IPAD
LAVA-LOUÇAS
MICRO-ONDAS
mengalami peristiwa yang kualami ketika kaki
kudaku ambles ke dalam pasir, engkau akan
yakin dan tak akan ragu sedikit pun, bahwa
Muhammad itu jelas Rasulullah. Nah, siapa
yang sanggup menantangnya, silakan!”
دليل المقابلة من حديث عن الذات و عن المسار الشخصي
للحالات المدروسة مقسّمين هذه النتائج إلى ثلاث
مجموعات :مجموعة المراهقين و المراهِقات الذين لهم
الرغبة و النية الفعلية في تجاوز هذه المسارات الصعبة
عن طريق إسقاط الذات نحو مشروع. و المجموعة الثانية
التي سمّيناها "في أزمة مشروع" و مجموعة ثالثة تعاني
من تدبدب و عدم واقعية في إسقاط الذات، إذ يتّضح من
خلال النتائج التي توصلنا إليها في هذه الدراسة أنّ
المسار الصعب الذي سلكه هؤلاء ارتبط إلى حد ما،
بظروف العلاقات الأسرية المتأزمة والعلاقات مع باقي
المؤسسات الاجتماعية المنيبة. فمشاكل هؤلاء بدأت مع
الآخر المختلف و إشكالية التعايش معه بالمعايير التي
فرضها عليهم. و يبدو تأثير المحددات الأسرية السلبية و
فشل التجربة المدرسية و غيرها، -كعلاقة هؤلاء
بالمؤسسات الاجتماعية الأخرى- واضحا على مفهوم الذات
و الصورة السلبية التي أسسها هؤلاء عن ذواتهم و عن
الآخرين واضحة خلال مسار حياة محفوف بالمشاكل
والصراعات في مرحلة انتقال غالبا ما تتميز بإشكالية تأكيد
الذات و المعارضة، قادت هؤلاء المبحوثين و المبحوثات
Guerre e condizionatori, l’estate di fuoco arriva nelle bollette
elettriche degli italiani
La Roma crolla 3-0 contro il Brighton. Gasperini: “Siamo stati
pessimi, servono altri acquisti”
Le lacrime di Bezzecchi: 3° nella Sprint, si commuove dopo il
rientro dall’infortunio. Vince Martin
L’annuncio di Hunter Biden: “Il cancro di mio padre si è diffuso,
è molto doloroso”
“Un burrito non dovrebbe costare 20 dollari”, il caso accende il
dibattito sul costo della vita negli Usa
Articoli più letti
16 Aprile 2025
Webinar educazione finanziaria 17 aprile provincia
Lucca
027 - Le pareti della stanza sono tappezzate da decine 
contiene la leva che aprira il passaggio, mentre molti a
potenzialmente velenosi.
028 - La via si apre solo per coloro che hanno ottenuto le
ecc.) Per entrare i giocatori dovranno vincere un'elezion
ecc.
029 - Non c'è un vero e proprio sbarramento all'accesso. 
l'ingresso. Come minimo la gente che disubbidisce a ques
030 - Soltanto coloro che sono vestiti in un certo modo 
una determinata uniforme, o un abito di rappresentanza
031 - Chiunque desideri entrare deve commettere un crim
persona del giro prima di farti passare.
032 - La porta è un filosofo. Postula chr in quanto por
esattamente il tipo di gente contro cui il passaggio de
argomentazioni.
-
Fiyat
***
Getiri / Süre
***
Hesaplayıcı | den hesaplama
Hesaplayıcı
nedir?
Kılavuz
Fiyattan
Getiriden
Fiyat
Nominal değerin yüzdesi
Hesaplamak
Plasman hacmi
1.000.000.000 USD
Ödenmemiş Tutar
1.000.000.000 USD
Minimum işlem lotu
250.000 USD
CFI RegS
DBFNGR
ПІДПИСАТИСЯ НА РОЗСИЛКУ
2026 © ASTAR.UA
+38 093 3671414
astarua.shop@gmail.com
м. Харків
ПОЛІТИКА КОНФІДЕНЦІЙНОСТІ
--
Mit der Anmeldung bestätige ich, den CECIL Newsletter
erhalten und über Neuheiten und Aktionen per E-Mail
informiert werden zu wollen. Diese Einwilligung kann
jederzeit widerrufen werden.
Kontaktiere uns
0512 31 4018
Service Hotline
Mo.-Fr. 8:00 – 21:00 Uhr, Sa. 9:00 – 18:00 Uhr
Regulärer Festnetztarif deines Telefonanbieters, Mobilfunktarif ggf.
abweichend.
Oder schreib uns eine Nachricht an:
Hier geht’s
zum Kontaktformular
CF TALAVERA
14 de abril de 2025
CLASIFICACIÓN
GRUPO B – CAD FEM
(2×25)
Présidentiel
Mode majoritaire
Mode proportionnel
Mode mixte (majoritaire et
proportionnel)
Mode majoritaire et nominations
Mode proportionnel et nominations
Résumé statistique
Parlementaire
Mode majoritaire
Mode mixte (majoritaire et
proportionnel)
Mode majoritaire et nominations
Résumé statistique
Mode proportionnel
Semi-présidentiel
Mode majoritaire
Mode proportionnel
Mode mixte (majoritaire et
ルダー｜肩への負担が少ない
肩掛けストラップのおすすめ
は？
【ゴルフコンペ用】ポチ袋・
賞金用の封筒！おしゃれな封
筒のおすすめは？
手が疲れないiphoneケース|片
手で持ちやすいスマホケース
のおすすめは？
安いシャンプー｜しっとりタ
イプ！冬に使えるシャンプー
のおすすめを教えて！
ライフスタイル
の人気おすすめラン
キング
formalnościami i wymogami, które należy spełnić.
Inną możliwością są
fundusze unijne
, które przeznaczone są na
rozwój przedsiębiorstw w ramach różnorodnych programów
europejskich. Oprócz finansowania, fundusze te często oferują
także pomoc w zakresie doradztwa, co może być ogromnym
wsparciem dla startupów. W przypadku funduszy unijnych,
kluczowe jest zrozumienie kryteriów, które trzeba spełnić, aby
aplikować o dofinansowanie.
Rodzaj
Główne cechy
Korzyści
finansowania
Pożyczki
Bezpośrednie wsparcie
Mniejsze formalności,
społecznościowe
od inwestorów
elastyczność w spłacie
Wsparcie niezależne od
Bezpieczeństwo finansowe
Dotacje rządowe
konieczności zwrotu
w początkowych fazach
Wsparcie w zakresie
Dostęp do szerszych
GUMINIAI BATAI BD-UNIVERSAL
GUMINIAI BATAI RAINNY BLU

▶ Task objective
Reproduce only the lines above, starting at the line with "Plasman hacmi" and ending at the line with "ПОЛІТИКА КОНФІДЕНЦІЙНОСТІ", exactly as written.

▶ Output of the task
Plasman hacmi
1.000.000.000 USD
Ödenmemiş Tutar
1.000.000.000 USD
Minimum işlem lotu
250.000 USD
CFI RegS
DBFNGR
ПІДПИСАТИСЯ НА РОЗСИЛКУ
2026 © ASTAR.UA
+38 093 3671414
astarua.shop@gmail.com
м. Харків
ПОЛІТИКА КОНФІДЕНЦІЙНОСТІ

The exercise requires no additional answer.